Task statement -
In the data below, count every line that holds the string "нужно" and reply with the number alone.

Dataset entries
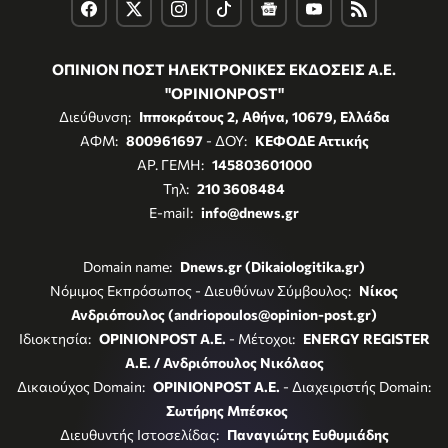
ΟΠΙΝΙΟΝ ΠΟΣΤ ΗΛΕΚΤΡΟΝΙΚΕΣ ΕΚΔΟΣΕΙΣ Α.Ε.
"OPINIONPOST"
Διεύθυνση:
Ιπποκράτους 2, Αθήνα, 10679, Ελλάδα
ΑΦΜ:
800961697
- ΔΟΥ:
ΚΕΦΟΔΕ Αττικής
ΑΡ. ΓΕΜΗ:
145803601000
Τηλ:
210 3608484
E-mail:
info@dnews.gr
Domain name:
Dnews.gr (Dikaiologitika.gr)
Νόμιμος Εκπρόσωπος - Διευθύνων Σύμβουλος:
Νίκος
Ανδριόπουλος (andriopoulos@opinion-post.gr)
Ιδιοκτησία:
OPINIONPOST A.E.
- Μέτοχοι:
ENERGY REGISTER
Α.Ε. / Ανδριόπουλος Νικόλαος
Δικαιούχος Domain:
OPINIONPOST A.E.
- Διαχειριστής Domain:
Σωτήρης Μπέσκος
Διευθυντής Ιστοσελίδας:
Παναγιώτης Ευθυμιάδης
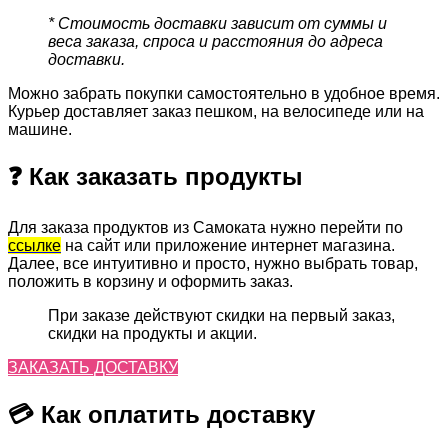
* Стоимость доставки зависит от суммы и
веса заказа, спроса и расстояния до адреса
доставки.
Можно забрать покупки самостоятельно в удобное время.
Курьер доставляет заказ пешком, на велосипеде или на
машине.
❓ Как заказать продукты
Для заказа продуктов из Самоката нужно перейти по
ссылке
на сайт или приложение интернет магазина.
Далее, все интуитивно и просто, нужно выбрать товар,
положить в корзину и оформить заказ.
При заказе действуют скидки на первый заказ,
скидки на продукты и акции.
ЗАКАЗАТЬ ДОСТАВКУ
💳 Как оплатить доставку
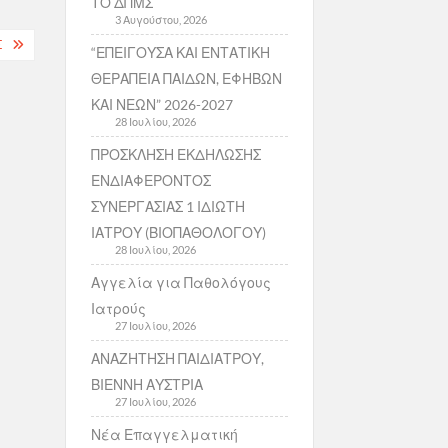
ΤΟ ΔΠΜΣ
3 Αυγούστου, 2026
Σ
“ΕΠΕΙΓΟΥΣΑ ΚΑΙ ΕΝΤΑΤΙΚΗ
ΘΕΡΑΠΕΙΑ ΠΑΙΔΩΝ, ΕΦΗΒΩΝ
ΚΑΙ ΝΕΩΝ” 2026-2027
28 Ιουλίου, 2026
ΠΡΟΣΚΛΗΣΗ ΕΚΔΗΛΩΣΗΣ
ΕΝΔΙΑΦΕΡΟΝΤΟΣ
ΣΥΝΕΡΓΑΣΙΑΣ 1 ΙΔΙΩΤΗ
ΙΑΤΡΟΥ (ΒΙΟΠΑΘΟΛΟΓΟΥ)
28 Ιουλίου, 2026
Αγγελία για Παθολόγους
Ιατρούς
27 Ιουλίου, 2026
ΑΝΑΖΗΤΗΣΗ ΠΑΙΔΙΑΤΡΟΥ,
ΒΙΕΝΝΗ ΑΥΣΤΡΙΑ
27 Ιουλίου, 2026
Νέα Επαγγελματική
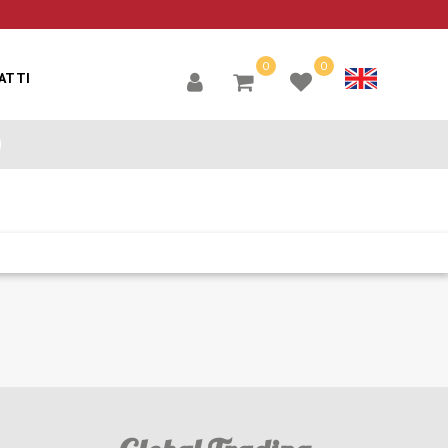
0
0
ATTI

Solution to the exercise -
2